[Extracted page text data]
----

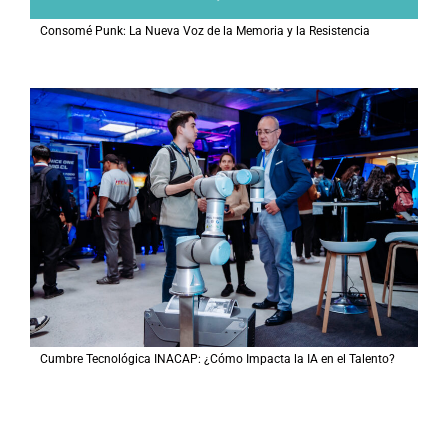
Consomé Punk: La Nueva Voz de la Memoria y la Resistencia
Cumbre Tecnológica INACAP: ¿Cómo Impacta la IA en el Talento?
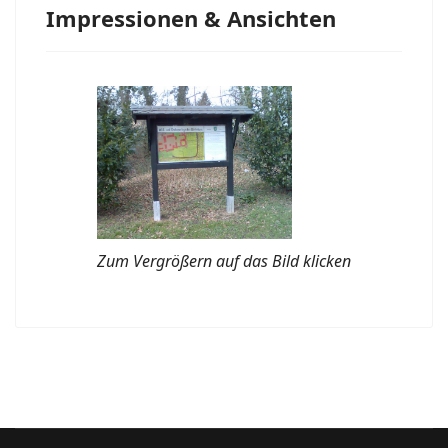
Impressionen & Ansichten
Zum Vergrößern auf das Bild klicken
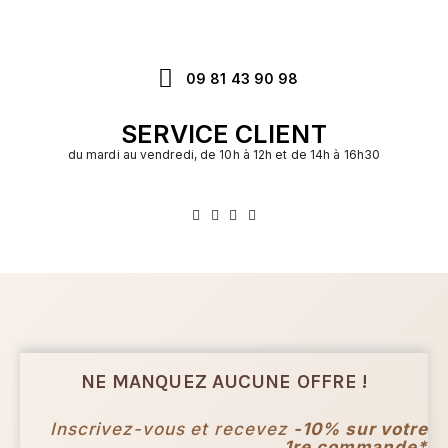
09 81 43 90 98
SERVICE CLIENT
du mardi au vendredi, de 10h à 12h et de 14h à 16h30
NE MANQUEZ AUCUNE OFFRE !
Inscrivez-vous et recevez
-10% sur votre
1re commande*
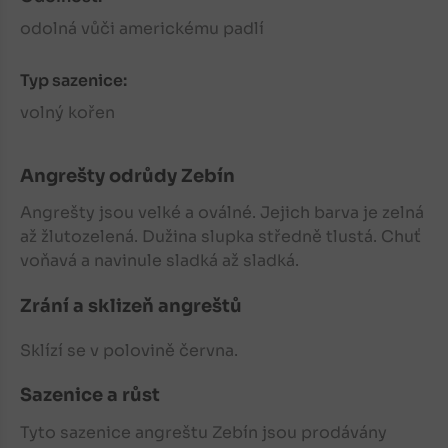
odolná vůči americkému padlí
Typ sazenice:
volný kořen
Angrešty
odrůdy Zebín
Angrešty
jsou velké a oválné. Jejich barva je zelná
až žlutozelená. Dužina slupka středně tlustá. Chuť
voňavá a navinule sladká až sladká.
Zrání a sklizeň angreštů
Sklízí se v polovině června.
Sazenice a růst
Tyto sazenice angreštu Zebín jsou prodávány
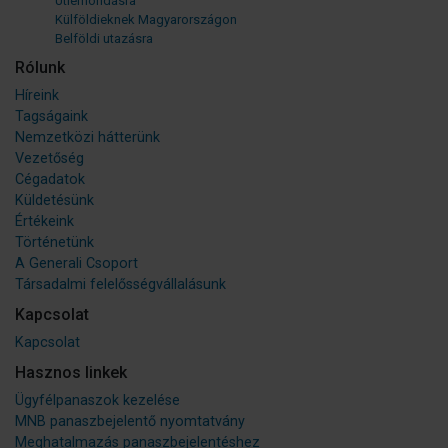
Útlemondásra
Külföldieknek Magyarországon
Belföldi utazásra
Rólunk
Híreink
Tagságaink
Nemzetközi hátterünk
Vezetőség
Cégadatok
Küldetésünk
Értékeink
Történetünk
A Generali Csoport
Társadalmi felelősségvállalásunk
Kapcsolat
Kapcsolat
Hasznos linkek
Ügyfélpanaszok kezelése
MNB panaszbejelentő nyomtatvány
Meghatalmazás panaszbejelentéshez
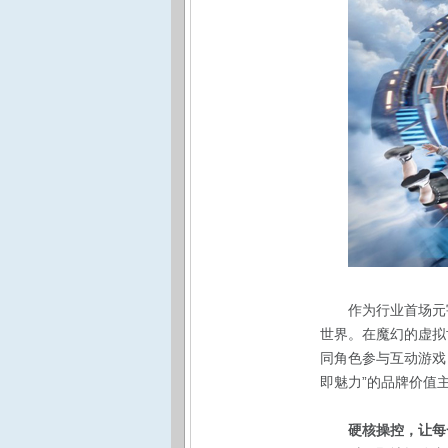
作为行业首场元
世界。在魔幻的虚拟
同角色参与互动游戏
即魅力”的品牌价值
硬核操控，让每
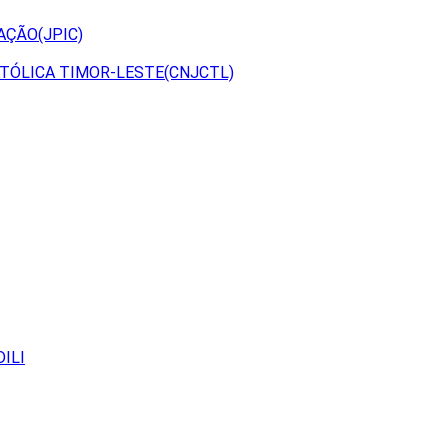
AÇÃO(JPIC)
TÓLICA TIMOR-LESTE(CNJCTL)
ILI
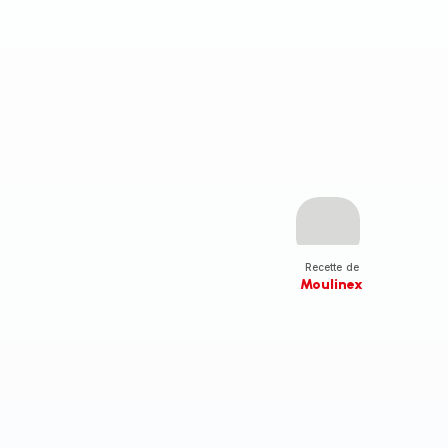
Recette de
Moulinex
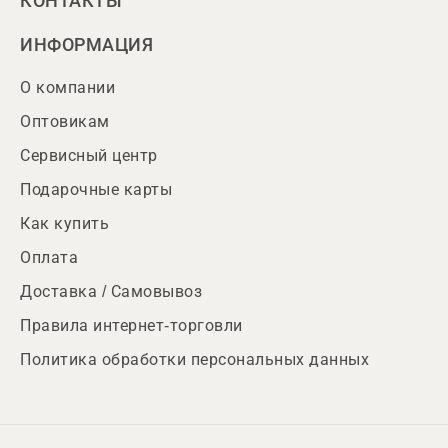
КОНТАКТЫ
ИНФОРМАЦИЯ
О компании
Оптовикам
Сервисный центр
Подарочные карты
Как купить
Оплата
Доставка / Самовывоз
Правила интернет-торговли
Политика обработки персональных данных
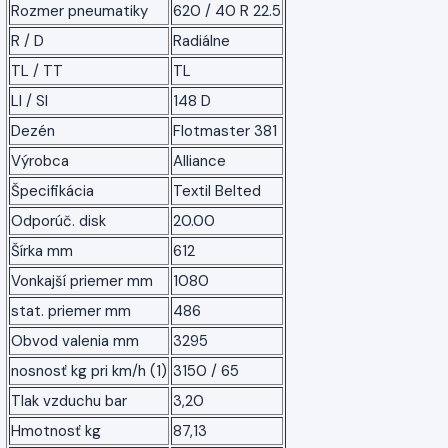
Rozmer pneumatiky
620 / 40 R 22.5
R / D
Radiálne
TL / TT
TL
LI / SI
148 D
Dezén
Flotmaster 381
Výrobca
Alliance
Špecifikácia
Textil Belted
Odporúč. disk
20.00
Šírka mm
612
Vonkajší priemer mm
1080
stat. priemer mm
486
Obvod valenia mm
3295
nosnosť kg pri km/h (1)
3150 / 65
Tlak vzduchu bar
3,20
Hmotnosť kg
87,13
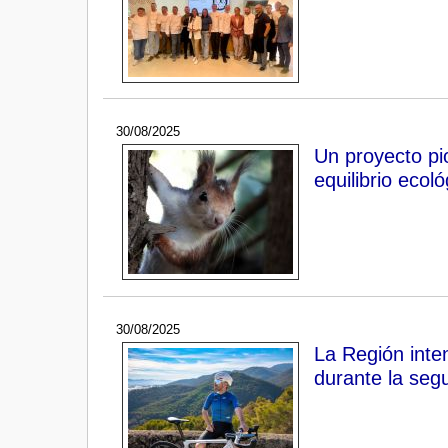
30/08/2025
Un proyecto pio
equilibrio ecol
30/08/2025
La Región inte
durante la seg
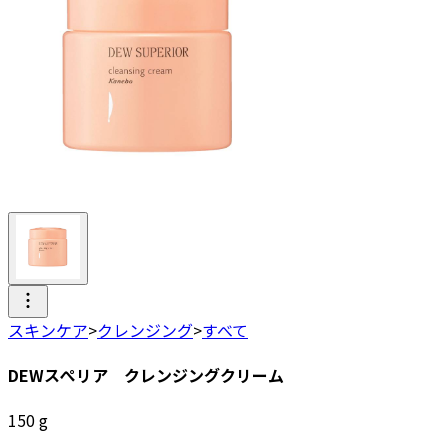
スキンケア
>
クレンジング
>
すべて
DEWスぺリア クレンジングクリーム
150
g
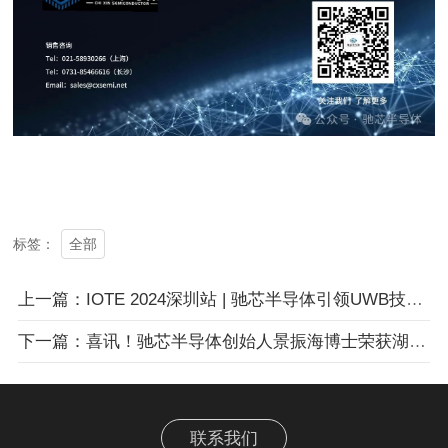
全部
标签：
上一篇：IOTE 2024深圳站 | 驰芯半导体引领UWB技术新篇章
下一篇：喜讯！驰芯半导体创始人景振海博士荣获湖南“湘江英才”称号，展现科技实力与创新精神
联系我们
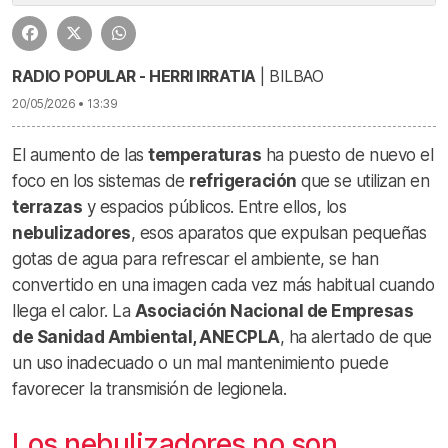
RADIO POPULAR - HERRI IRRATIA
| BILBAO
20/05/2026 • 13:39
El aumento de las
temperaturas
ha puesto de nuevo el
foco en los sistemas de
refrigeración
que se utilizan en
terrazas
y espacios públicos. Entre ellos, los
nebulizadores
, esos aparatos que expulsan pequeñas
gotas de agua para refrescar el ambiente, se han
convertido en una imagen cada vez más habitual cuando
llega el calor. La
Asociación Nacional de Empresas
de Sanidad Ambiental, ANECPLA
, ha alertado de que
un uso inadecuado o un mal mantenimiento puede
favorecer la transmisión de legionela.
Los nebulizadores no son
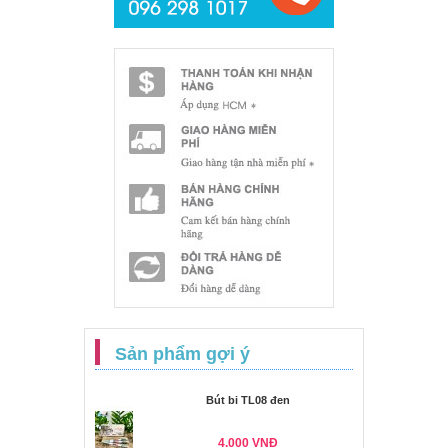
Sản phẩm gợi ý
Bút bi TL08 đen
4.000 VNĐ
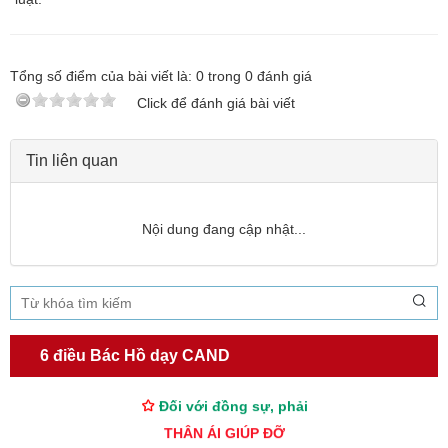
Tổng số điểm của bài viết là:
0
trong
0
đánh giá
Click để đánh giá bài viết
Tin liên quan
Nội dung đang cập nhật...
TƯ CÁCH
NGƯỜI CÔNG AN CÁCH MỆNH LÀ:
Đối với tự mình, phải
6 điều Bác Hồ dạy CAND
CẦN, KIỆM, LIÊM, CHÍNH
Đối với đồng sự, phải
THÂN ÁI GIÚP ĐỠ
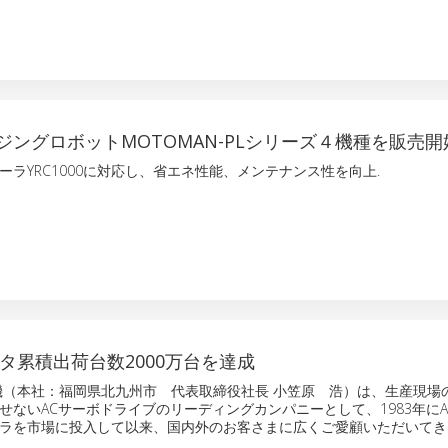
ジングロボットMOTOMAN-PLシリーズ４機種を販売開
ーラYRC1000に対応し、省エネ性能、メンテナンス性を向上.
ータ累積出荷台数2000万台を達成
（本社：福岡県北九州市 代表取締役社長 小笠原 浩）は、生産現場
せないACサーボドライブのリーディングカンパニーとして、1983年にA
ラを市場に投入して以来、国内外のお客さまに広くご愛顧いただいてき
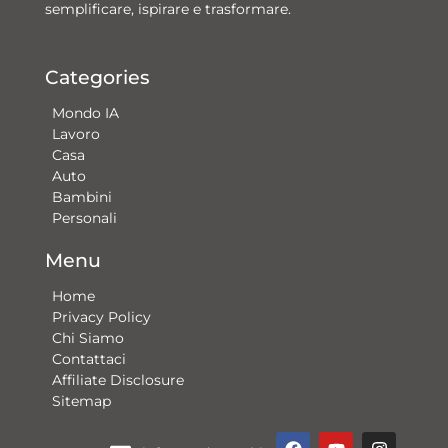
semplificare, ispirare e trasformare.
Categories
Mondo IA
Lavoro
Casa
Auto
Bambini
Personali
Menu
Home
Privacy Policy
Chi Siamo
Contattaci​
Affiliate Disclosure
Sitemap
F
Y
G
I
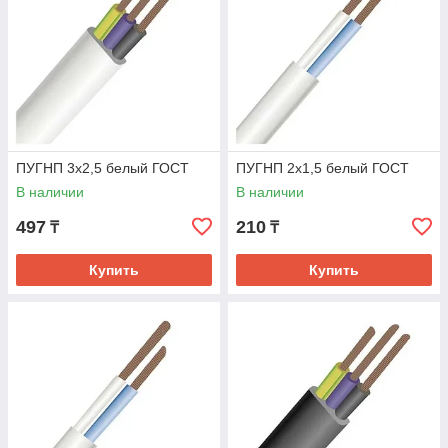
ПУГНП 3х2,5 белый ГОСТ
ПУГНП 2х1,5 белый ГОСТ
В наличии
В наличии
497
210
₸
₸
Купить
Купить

----

__Work required__
Check each line above for the word "белый", and copy the lines where it appears.

__Task result__
ПУГНП 3х2,5 белый ГОСТ
ПУГНП 2х1,5 белый ГОСТ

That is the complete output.